Who Will Test The Tests?

TL;DR — Mutation testing can offer an extra level of insight into code covered by tests by spotting gaps in your assertions.

The example app shown in this post is available on github.

Confidence

Automated tests can bring many benefits, one of which is increased confidence that a system does what it should. But once this confidence is gained, you may find yourself troubled by this question:

Do I have confidence in my tests?

Or more specifically, do my tests include the right set of scenarios to cover the various code paths within my system? Is it possible to test my tests?

Test Coverage

At this point people will often recommend using test coverage tools. These tools record which parts of a system are executed whilst your tests are run. The idea is to highlight areas of your code which are without tests, where you can then consider adding some.

Whilst test coverage is a useful technique, it’s not a panacea. One trap that’s easy to fall into is thinking that covered code is tested code. That last sentence may sound unintuitive so here’s an example.

An Example

Say we’re making an online form that allows people to sign up for an account with a website. We need to validate that the password the user provides matches some criteria. For simplicity’s sake, let’s say it needs to be between 1 and 10 characters (this is very silly, of course, it’s just to keep the example simple). Here’s an implementation in JavaScript:

validate: function(password) {

if (password.length > 0 && password.length < 11) {
return true;
}

return false;
}

And here’s the tests, written using Jasmine:

describe(‘Password validation’, () => {
  it(‘An empty string is not a valid password’, function() {
assert.equal(
passwordValidation.validate(“”),
false);
});

it(‘A non-empty string is a valid password’, () => {
assert.equal(
passwordValidation.validate(“A”),
true);
});
});

Some of you may have already noticed the deliberate mistake — we have a missing test case for where the password is too long. Now you could say that by always doing Test Driven Development, using Red/Green/Refactor and so on, that you should never end up in this situation. And you’d have a point. But even with the best of intentions, people mess up from time to time.

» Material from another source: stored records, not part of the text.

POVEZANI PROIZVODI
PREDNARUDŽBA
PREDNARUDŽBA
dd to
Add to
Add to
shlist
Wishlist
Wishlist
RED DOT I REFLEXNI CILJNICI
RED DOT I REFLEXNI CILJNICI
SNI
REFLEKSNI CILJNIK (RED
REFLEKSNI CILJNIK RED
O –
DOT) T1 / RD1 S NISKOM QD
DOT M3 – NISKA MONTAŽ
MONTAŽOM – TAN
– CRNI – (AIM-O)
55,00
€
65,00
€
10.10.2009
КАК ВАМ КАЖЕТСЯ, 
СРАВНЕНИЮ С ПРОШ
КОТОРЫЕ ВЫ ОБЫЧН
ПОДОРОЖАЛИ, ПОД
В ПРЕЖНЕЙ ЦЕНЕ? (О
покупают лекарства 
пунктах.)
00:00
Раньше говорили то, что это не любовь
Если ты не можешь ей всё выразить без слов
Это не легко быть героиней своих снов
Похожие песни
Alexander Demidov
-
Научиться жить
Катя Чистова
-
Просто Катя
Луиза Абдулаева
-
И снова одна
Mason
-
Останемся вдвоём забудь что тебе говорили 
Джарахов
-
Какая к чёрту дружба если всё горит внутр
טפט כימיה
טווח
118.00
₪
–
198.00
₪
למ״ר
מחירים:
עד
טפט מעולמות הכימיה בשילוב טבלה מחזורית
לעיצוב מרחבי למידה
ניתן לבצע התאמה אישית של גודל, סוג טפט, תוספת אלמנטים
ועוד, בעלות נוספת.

But that’s ok, because a test coverage tool will tell us about things like this. Right? Let’s run the code through a test coverage tool (I used Istanbul).

------------------------|---------|----------|---------|---------|
File | % Stmts | % Branch | % Funcs | % Lines |
------------------------|---------|----------|---------|---------|
All files | 100 | 100 | 100 | 100 |
password-validation.js | 100 | 100 | 100 | 100 |
------------------------|---------|----------|---------|---------|

Totally covered. So that’ll be a “nope” then! Or at least, not in every case.

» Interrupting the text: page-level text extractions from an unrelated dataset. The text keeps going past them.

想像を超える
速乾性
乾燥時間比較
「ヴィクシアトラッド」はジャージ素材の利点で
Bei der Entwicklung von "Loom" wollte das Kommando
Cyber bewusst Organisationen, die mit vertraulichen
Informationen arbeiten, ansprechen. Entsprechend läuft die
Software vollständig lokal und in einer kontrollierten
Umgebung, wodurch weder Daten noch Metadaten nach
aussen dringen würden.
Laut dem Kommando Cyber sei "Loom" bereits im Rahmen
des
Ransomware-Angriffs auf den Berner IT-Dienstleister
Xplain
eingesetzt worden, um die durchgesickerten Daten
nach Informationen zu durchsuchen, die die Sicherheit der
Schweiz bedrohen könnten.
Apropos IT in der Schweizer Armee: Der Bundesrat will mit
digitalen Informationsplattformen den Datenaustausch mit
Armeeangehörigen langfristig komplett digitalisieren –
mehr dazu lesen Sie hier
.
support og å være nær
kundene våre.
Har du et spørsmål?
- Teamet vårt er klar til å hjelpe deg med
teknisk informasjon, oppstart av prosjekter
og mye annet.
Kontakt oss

But how did test coverage not pick up on this? Let’s look at the code again, specifically this if statement which consists of two expressions:

if (password.length > 0 && password.length < 11) {
  //...
} 

password.length > 0 is the first expression and password.length < 11 is the second.

The test coverage tool will consider the whole if statement to be covered if both expressions are run. But we can make this happen in one test case, simply by having a password whose length is greater than 0. In this situation, because of the &&, the second expression will have to be run, and voila, the whole if statement is covered.

And because we have such a test case:

assert.equal(
passwordValidation.validate(“A”),
true);

…then the whole if statement is indeed covered.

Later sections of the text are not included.